▸ **WORK INSTRUCTION**
Extract, word for word, each line from the line holding "Lễ hội âm nhạc Burning Man: Trải" through the end of the records. Omit every picture.

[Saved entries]
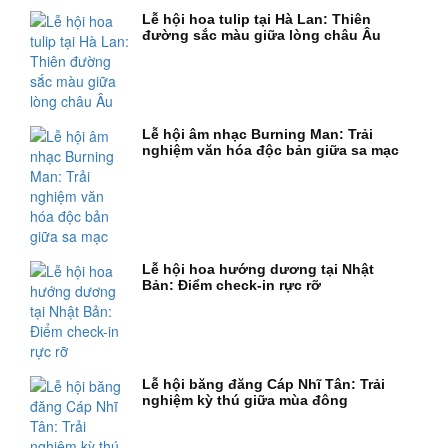
Lễ hội hoa tulip tại Hà Lan: Thiên
đường sắc màu giữa lòng châu Âu
Lễ hội âm nhạc Burning Man: Trải
nghiệm văn hóa độc bản giữa sa mạc
Lễ hội hoa hướng dương tại Nhật
Bản: Điểm check-in rực rỡ
Lễ hội băng đăng Cáp Nhĩ Tân: Trải
nghiệm kỳ thú giữa mùa đông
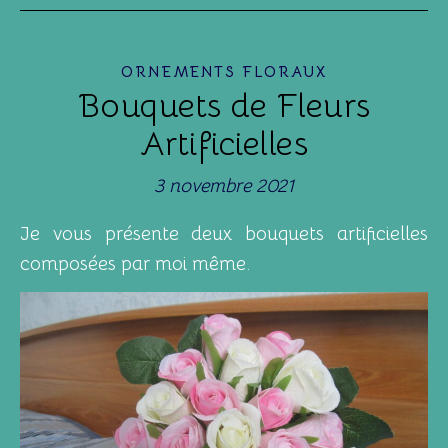
ORNEMENTS FLORAUX
Bouquets de Fleurs
Artificielles
3 novembre 2021
Je vous présente deux bouquets artificielles
composées par moi même.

▸ **WRITTEN RESPONSE**
Lễ hội âm nhạc Burning Man: Trải
nghiệm văn hóa độc bản giữa sa mạc
Lễ hội hoa hướng dương tại Nhật
Bản: Điểm check-in rực rỡ
Lễ hội băng đăng Cáp Nhĩ Tân: Trải
nghiệm kỳ thú giữa mùa đông
ORNEMENTS FLORAUX
Bouquets de Fleurs
Artificielles
3 novembre 2021
Je vous présente deux bouquets artificielles
composées par moi même.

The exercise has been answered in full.